Sardinia will be operated jointly by the ADC and IPA. Sardinia being an Italian island, the IPA is given the main authority on the island, alongside ADC member Corsica. With the other IPA members preoccupied on the mainland, the Genoese take the lead on governing Sardinia. After a couple of years to rebuild and re-establish a government on the island, a referendum on joining another state or becoming independent will be held.
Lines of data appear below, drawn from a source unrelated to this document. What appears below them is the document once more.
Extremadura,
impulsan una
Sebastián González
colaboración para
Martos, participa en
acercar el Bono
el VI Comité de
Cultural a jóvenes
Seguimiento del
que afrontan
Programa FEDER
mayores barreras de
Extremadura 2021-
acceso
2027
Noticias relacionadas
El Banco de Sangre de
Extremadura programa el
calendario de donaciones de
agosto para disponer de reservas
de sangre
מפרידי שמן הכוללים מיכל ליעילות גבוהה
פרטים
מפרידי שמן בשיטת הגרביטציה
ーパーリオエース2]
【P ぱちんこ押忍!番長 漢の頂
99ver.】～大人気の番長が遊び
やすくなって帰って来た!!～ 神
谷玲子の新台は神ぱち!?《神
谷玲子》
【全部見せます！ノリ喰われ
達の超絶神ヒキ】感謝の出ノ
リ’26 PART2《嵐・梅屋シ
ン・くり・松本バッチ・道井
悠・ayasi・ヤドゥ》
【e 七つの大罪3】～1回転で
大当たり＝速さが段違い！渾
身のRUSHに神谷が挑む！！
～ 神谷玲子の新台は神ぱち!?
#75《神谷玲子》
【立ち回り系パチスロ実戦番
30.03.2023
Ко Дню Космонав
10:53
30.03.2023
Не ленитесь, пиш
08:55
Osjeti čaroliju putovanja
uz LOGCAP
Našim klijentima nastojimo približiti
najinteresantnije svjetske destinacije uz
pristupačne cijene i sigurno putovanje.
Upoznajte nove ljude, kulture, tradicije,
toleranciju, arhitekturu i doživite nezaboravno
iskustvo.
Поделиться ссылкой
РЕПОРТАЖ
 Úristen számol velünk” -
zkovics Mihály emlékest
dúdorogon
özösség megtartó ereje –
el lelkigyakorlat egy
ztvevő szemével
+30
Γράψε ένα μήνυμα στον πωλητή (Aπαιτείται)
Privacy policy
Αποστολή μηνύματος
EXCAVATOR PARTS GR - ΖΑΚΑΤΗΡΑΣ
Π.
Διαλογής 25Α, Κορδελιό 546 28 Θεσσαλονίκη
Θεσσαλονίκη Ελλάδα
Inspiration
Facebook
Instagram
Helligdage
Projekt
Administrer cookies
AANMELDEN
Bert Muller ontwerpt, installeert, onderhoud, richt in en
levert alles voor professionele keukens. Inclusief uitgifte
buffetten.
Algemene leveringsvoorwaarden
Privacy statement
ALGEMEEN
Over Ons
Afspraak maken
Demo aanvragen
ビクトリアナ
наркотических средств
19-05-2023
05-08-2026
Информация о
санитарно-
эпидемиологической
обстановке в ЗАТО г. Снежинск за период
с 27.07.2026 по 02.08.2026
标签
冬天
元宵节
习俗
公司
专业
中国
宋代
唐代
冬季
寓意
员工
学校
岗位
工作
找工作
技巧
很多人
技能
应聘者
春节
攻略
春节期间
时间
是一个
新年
In Italy itself, the IPA has agreed amongst themselves on a split of the recaptured territory. Tuscany gains all of its claimed territories, Genoese Marines occupy the remainder of the Tuscan Islands, and San Marino takes some adjacent territory. In addition to these permanent annexations, Tuscan forces receive control over a mandated area near their borders, while Sammarinese troops occupy areas east of there, and Venetian Marines control the ruined city of Ancona and its surroundings. It is unknown what the intentions of Tuscany are, but it is known that both Venice and San Marino have no desire to expand their territories in the region, so some sort of state will eventually be set up.

However, the situation is far from perfect: Sicily remains defiant and has not dropped any of its claims. The totalitarian regime of the Fiamma party has fallen, but plenty of hardliners and mafia allies remain in power. The IPA and ADC members are tired of fighting, having fought for more than a year against the Sicilians. While the Sicilians are tired themselves, their stance on their lost territory has not changed, leading outside observers to suspect that another conflict may be likely sometime in the future.